Transactional Advertising Driving Lower CPMs Says 24/7 Real Media Chairman Moore

24-7 Real MediaDavid Moore is the Chairman & Founder of 24/7 Real Media, a WPP company. Doesn’t it follow that there is channel conflict between ad networks and large publisher sites with sales teams? What must ad networks do, if anything, to make sure that publishers do not feel like they’re inventory is being cannibalized?

DM: Sales conflicts never occur with networks if the relationship is established correctly from the beginning. Some large publisher sites do not want their name included in the list of sites that compose the network. This means that their inventory is sold blind and yields a lower return to the publisher. Other large publisher sites recognize that including their name will generate better advertising returns for them and their partners. When this is allowed, the network must carefully inform the advertiser that there is no guarantee of how many impressions are delivered to each site in the network, i.e., that the advertisement is rotated equitably among all the sites in the network. 24/7 has not had a sales conflict in over 10 years.

Do large media companies need to face the fact that they are never going to get the CPMs they once did whether online or off?

Large media companies need to understand that all advertisers are incorporating a “transactional” component into their marketing efforts. As a result, their advertising tends to be more focused on the bottom half of the “sales funnel”. Transactions tend to sell at lower prices on the web as the smaller sites have no other choice for revenue. The “net-net” is that media prices are falling across all media as the Internet’s abundant inventory supply continues to deliver results at lower prices.

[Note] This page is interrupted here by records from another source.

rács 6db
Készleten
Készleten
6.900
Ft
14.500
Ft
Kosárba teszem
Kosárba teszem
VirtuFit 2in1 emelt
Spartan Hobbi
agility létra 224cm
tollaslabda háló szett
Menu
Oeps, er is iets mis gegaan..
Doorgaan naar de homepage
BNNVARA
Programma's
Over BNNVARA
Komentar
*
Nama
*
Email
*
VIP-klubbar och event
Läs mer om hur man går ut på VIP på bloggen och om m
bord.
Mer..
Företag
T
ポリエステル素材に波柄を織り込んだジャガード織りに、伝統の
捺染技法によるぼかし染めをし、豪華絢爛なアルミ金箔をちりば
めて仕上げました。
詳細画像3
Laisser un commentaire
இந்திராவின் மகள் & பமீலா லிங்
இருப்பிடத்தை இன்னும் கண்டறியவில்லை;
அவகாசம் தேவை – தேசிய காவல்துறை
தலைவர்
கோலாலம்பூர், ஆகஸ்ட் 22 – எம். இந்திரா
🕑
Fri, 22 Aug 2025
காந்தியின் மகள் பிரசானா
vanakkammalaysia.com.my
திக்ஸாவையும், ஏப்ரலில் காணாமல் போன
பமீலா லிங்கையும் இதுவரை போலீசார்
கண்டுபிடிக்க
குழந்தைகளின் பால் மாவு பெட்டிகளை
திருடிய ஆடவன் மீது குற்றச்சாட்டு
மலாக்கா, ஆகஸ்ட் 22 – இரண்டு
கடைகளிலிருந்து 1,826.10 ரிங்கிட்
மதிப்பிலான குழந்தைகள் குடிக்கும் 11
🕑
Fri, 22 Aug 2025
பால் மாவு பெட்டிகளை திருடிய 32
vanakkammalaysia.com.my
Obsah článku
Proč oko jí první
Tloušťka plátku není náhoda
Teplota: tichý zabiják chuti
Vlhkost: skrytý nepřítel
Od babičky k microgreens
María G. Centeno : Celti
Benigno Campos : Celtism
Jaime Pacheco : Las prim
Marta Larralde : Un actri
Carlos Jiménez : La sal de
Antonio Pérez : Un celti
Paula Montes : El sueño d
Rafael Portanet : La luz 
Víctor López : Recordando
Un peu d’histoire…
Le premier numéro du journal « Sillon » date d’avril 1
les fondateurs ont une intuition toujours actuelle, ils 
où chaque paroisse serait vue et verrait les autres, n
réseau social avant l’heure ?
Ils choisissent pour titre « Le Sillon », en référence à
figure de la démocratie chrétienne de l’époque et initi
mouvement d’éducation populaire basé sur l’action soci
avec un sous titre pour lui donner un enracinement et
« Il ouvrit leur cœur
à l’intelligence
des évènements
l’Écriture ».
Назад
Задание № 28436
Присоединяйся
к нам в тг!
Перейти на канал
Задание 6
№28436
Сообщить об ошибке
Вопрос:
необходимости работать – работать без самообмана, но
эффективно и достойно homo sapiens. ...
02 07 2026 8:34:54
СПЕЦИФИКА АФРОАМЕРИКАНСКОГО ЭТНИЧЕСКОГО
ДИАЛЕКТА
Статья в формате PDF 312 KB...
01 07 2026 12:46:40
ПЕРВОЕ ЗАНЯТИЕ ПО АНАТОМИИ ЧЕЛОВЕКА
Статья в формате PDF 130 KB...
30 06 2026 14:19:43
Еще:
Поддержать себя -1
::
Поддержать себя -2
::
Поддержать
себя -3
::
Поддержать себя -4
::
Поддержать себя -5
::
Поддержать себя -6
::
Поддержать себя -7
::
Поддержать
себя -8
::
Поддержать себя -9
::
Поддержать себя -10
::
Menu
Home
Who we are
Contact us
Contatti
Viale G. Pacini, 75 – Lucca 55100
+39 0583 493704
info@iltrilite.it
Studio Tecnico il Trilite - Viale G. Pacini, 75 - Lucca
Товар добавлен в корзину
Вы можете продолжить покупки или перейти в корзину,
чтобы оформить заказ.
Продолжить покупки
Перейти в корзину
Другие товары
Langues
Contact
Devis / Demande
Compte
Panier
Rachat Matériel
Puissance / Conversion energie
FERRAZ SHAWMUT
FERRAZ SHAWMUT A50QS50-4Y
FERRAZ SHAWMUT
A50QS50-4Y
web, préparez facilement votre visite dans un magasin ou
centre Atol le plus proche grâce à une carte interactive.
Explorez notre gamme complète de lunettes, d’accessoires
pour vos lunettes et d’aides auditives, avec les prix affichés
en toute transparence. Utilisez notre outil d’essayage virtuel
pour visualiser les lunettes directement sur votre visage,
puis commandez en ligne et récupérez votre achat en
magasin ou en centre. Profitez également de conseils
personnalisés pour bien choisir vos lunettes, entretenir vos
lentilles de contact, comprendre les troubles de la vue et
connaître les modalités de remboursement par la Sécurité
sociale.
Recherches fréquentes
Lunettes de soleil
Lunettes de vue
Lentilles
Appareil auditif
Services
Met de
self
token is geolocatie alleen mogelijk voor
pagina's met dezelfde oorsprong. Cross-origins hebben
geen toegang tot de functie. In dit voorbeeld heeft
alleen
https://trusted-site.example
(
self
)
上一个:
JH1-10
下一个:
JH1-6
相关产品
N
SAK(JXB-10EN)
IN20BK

Recently the OPA announced that a limited group of large publishers would begin offering three, new oversized media units that would only be available through member sites – not ad networks or exchanges. How does 24/7 Real Media‘s respond to this?

New creative approaches continue to evolve and we encourage this activity. These publishers are looking to develop competitive advantage and this is one of their strategies. Overall, if successful, these new strategies will be embraced by the rest of the industry.

As your fellow panelist, Walker Jacobs of Turner, said at the most recent AdAge Conference, another complaint from large publishers appears to be the “punch the monkey” ads available on ad networks. How does 24/7 ensure brand safety?

It is not the responsibility of any medium to weigh judgment on the creative aspects of an advertisement that an agency/advertiser has produced. Obviously, extreme, X rated or fraudulent advertising is never acceptable to 24/7.

Can you share recent momentum with WPP Group’s 24/7 Real Media as it relates to product development and revenues?

Our goal has always been to use our technology to create competitive advantage for WPP companies. That strategy is working.

How do you see 24/7 Real Media and WPP Group evolving in the ad exchange space?

Exchanges will be an important part of the digital ecosystem and will play a role with 24/7 based on their importance.

Are there too many ad networks? Or, for that matter, are there too many media agencies? Who gets disintermediated down the road?

The market place always determines if there are too few or too many players. That will be the case here.

Henry Blodget of Silicon Alley Insider, who moderated the recent panel with Jacobs, Denise Warren of the The New York Times and Vivek Shah of Time Inc., inferred that large sites are the only destinations with quality content. How do you respond?

The panel had a hard time defining “quality” content. What is quality content? Is it content that’s expensive? Is it content written by someone who you know who has a good reputation? Is it an excellent review of a product by someone you have never heard of before? There are hundreds of other questions that can be asked like this. I think the industry needs to define what quality content is as there seems to be confusion with the definition.

Do vertical ad networks from major media properties such as Martha Stewart post a threat to ad networks like 24/7 Real Media?

Any new digital sales offering is competition to a network; however, it also offers opportunities for partnerships.

How do exchanges evolve from the remnant inventory model to a premium AND remnant future?

What is remnant inventory…. other than a bad industry term? There is excellent unsold inventory that has great value to the advertiser. Through increased audience targeting, this inventory will command higher prices either through exchanges, publishers or companies like ours.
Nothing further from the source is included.